Starting at the line that contains "sav@blackstarpro.fr", copy every line through the end of the records below exactly as written, leaving out pictures.

• Data records:
= = = = =
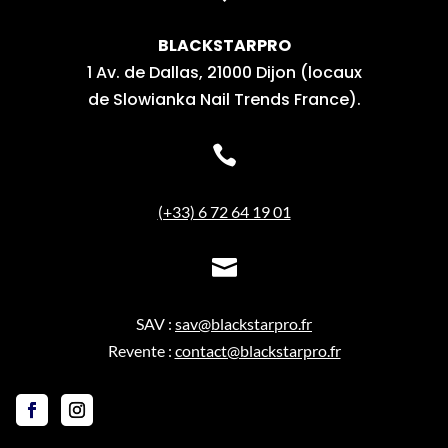
BLACKSTARPRO
1 Av. de Dallas, 21000 Dijon (locaux
de Slowianka Nail Trends France).

(+33) 6 72 64 19 01

SAV :
sav@blackstarpro.fr
Revente :
contact@blackstarpro.fr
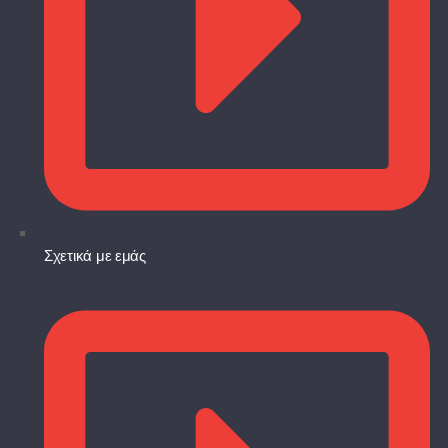
Σχετικά με εμάς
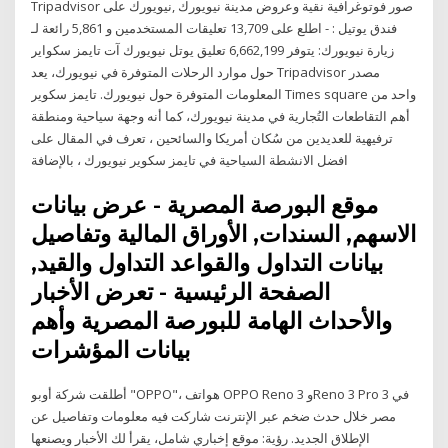
‪Tripadvisor‬ على ‪نيويورك‬, ‪مدينة نيويورك‬ صور فوتوغرافية نقية وعروض
رائعة لـ ‪5,861‬ تعليقات المستخدمين و ‪13,709‬ اطلع على ‪- فندق يوتيل :
يوتل نيويورك آت تايمز سكواير‬ زيارة نيويورك: يتوفر 6,662,199 تعليق
حول موارد الرحلات المتوفرة في نيويورك، يعد Tripadvisor مصدر
المعلومات المتوفرة حول نيويورك. تايمز سكوير Times square واحد من
أهم التقاطعات التُجارية في مدينة نيويورك، كما أنه وجهة سياحية ومنطقة
ترفيهية للعديدين من سُكان أمريكا والسائحين ، تعرف في المقال على
افضل الانشطة السياحية في تايمز سكوير نيويورك ، بالإضافة
موقع البورصة المصرية - عرض بيانات
الاسهم, السندات, الأوراق المالية وتفاصيل
بيانات التداول والقواعد التداول والقيد,
الصفحة الرئيسية - تعرض الأخبار
والأحداث الهامة للبورصة المصرية وأهم
بيانات المؤشرات
أطلقت شركة أوبو "OPPO"، هواتف OPPO Reno 3 وReno 3 Pro 3 في
مصر خلال حدث ضخم عبر الإنترنت شاركت فيه معلومات وتفاصيل عن
الإطلاق الجديد. رؤية: موقع إخباري شامل، يقرأ لك الأخبار ويصنعها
= = = = =
• Result of this exercise:
sav@blackstarpro.fr
Revente :
contact@blackstarpro.fr
Σχετικά με εμάς
‪Tripadvisor‬ على ‪نيويورك‬, ‪مدينة نيويورك‬ صور فوتوغرافية نقية وعروض
رائعة لـ ‪5,861‬ تعليقات المستخدمين و ‪13,709‬ اطلع على ‪- فندق يوتيل :
يوتل نيويورك آت تايمز سكواير‬ زيارة نيويورك: يتوفر 6,662,199 تعليق
حول موارد الرحلات المتوفرة في نيويورك، يعد Tripadvisor مصدر
المعلومات المتوفرة حول نيويورك. تايمز سكوير Times square واحد من
أهم التقاطعات التُجارية في مدينة نيويورك، كما أنه وجهة سياحية ومنطقة
ترفيهية للعديدين من سُكان أمريكا والسائحين ، تعرف في المقال على
افضل الانشطة السياحية في تايمز سكوير نيويورك ، بالإضافة
موقع البورصة المصرية - عرض بيانات
الاسهم, السندات, الأوراق المالية وتفاصيل
بيانات التداول والقواعد التداول والقيد,
الصفحة الرئيسية - تعرض الأخبار
والأحداث الهامة للبورصة المصرية وأهم
بيانات المؤشرات
أطلقت شركة أوبو "OPPO"، هواتف OPPO Reno 3 وReno 3 Pro 3 في
مصر خلال حدث ضخم عبر الإنترنت شاركت فيه معلومات وتفاصيل عن
الإطلاق الجديد. رؤية: موقع إخباري شامل، يقرأ لك الأخبار ويصنعها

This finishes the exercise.